**THE TASK:** Any pictures in the records below should be skipped; write out everything else exactly.

[RECORDS PROVIDED Boundary: Start]

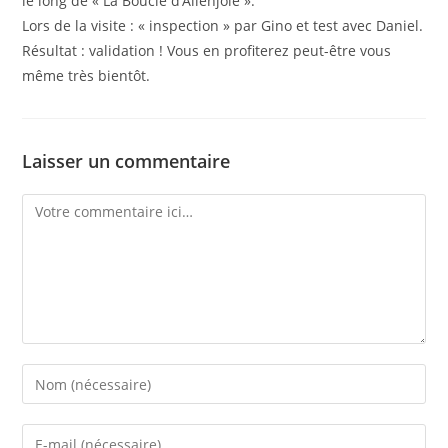
le long de « La Boucle d’Allenjoie ».
Lors de la visite : « inspection » par Gino et test avec Daniel.
Résultat : validation ! Vous en profiterez peut-être vous
même très bientôt.
Laisser un commentaire
Comment
Enter
your
name
Enter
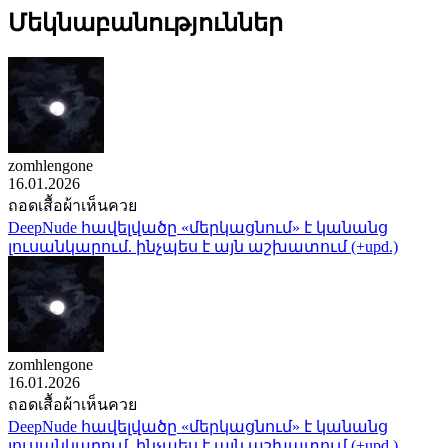
Մեկնաբանություններ
zomhlengone
16.01.2026
ถอดเสื้อผ้าเห็นควย
DeepNude հավելվածը «մերկացնում» է կանանց
լուսանկարում. ինչպես է այն աշխատում (+upd.)
zomhlengone
16.01.2026
ถอดเสื้อผ้าเห็นควย
DeepNude հավելվածը «մերկացնում» է կանանց
լուսանկարում. ինչպես է այն աշխատում (+upd.)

[RECORDS PROVIDED Boundary: End]

**EXPECTED ANSWER:**
le long de « La Boucle d’Allenjoie ».
Lors de la visite : « inspection » par Gino et test avec Daniel.
Résultat : validation ! Vous en profiterez peut-être vous
même très bientôt.
Laisser un commentaire
Comment
Enter
your
name
Enter
Մեկնաբանություններ
zomhlengone
16.01.2026
ถอดเสื้อผ้าเห็นควย
DeepNude հավելվածը «մերկացնում» է կանանց
լուսանկարում. ինչպես է այն աշխատում (+upd.)
zomhlengone
16.01.2026
ถอดเสื้อผ้าเห็นควย
DeepNude հավելվածը «մերկացնում» է կանանց
լուսանկարում. ինչպես է այն աշխատում (+upd.)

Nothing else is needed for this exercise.